DATA EXCERPTS START

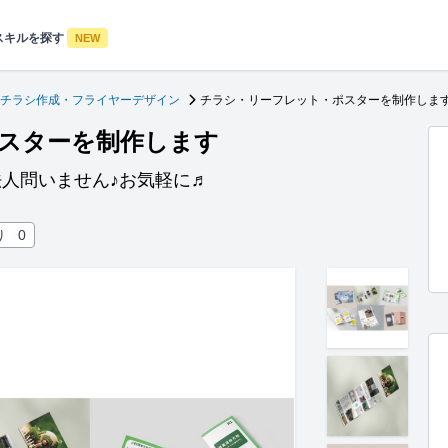
スキルを探す
NEW
チラシ作成・フライヤーデザイン
チラシ・リーフレット・ポスターを制作しま
スターを制作します
人問いません♪お気軽に♬
り
0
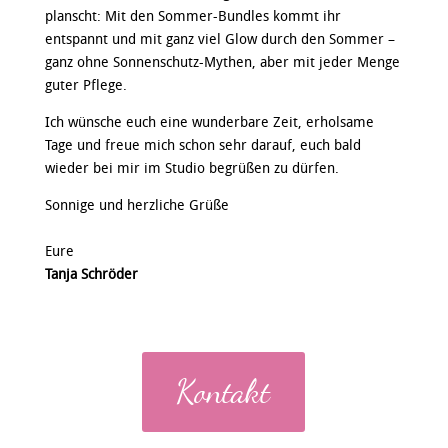
planscht: Mit den Sommer-Bundles kommt ihr
entspannt und mit ganz viel Glow durch den Sommer –
ganz ohne Sonnenschutz-Mythen, aber mit jeder Menge
guter Pflege.
Ich wünsche euch eine wunderbare Zeit, erholsame
Tage und freue mich schon sehr darauf, euch bald
wieder bei mir im Studio begrüßen zu dürfen.
Sonnige und herzliche Grüße
Eure
Tanja Schröder
Kontakt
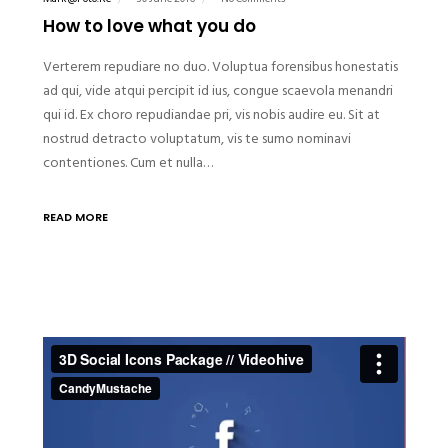
How to love what you do
Verterem repudiare no duo. Voluptua forensibus honestatis
ad qui, vide atqui percipit id ius, congue scaevola menandri
qui id. Ex choro repudiandae pri, vis nobis audire eu. Sit at
nostrud detracto voluptatum, vis te sumo nominavi
contentiones. Cum et nulla…
READ MORE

DATA EXCERPTS END

**GOAL OF THE EXERCISE**
Using the data above, print only the lines starting at the one with "guter Pflege." and ending at the one with "Verterem repudiare no", exactly as they stand, minus the pictures.

**PROBLEM SOLUTION**
guter Pflege.
Ich wünsche euch eine wunderbare Zeit, erholsame
Tage und freue mich schon sehr darauf, euch bald
wieder bei mir im Studio begrüßen zu dürfen.
Sonnige und herzliche Grüße
Eure
Tanja Schröder
Kontakt
How to love what you do
Verterem repudiare no duo. Voluptua forensibus honestatis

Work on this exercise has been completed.